Use Cases Beyond KYC

The same boolean attestation pattern applies broadly:

  • Credit scoring: “This person’s credit score is above 700” without revealing the exact score or underlying financial data
  • Age verification: Prove age eligibility for regulated services without sharing birth date
  • Employment verification: “This person works at company X” without revealing salary, role, or tenure
  • Regulatory compliance: Prove DPDP Act compliance without exposing the data being protected
  • Supply chain: Prove a component meets specifications without revealing proprietary manufacturing parameters

DPDP Act Alignment

India’s Digital Personal Data Protection Act 2023 mandates:

  1. Purpose limitation: Data collected must be limited to what’s necessary
  2. Data minimization: Process only what’s adequate and relevant
  3. Storage limitation: Delete data when the purpose is fulfilled

ZK attestations satisfy all three by construction — no personal data is collected, processed, or stored by the verifier. The proof itself contains zero information about the underlying data.

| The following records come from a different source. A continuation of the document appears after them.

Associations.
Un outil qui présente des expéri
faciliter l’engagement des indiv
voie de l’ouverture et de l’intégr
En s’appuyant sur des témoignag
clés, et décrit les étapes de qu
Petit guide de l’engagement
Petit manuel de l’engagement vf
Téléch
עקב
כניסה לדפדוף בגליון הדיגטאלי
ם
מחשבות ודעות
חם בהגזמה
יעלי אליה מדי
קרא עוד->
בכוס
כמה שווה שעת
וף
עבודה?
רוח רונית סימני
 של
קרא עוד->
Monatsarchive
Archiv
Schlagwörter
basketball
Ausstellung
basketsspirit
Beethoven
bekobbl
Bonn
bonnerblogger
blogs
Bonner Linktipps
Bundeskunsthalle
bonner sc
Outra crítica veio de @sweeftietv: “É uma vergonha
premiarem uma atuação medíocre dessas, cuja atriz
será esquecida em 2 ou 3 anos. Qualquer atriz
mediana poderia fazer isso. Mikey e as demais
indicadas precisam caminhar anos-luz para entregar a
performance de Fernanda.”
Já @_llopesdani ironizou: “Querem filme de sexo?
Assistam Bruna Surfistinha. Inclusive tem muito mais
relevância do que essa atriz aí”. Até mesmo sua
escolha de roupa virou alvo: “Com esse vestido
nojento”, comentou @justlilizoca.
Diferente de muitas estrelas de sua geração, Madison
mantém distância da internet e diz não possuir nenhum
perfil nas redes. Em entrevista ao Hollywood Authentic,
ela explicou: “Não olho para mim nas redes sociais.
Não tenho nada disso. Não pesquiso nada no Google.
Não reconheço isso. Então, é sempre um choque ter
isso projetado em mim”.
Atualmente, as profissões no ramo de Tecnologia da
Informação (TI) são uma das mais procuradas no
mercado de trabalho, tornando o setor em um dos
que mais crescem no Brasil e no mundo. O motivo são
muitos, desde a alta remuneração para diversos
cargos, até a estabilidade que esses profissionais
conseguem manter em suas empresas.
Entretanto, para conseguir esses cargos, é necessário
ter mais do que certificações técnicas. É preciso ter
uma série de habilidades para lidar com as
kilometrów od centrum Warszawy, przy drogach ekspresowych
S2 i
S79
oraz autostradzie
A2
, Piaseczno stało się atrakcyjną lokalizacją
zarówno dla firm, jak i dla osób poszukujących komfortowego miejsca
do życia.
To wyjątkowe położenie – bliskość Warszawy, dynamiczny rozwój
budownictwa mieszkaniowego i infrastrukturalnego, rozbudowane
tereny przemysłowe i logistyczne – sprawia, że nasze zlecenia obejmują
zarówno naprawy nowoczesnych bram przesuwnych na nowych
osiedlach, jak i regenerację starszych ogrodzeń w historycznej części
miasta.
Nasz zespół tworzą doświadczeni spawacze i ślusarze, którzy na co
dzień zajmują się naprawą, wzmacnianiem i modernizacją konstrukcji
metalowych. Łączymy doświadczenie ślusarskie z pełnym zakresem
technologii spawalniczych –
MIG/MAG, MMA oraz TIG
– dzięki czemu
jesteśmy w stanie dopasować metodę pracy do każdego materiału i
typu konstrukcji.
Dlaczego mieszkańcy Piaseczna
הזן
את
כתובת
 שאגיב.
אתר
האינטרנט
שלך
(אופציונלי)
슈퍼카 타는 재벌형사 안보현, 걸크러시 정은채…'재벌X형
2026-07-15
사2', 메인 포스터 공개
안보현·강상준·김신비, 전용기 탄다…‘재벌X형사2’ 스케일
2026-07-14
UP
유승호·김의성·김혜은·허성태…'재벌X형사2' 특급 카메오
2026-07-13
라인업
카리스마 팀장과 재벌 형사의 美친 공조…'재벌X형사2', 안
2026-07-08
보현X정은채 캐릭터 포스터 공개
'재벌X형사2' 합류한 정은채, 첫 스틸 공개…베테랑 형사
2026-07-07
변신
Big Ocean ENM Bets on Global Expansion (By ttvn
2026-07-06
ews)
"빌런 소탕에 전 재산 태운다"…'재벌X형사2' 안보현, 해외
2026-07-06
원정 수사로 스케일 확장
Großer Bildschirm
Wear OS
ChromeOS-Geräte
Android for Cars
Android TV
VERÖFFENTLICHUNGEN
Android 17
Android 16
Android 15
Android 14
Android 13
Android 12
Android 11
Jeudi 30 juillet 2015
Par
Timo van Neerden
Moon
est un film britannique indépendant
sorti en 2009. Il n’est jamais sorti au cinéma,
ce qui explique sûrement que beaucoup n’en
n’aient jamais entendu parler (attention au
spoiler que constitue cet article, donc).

This isn’t just a technical improvement. It’s a fundamentally different compliance posture: instead of building deletion pipelines and consent management for data you shouldn’t have collected in the first place, you never collect it.

What’s Next

We’re working on extending this to multi-predicate attestations — proving several properties about a user in a single proof (age AND residency AND income bracket) without revealing any of the underlying values. The circuit complexity grows, but Groth16 proof size stays constant.

The tooling is maturing fast. Two years ago, writing Circom circuits required deep cryptographic knowledge. Today, libraries like circomlib provide tested building blocks for common operations — comparators, hash functions, signature verification — that you compose like Lego.

If you’re building anything that touches personal data verification, ZK attestations should be your default assumption. The question isn’t whether the technology is ready — it is. The question is how quickly existing workflows can be refactored to stop collecting data they never needed.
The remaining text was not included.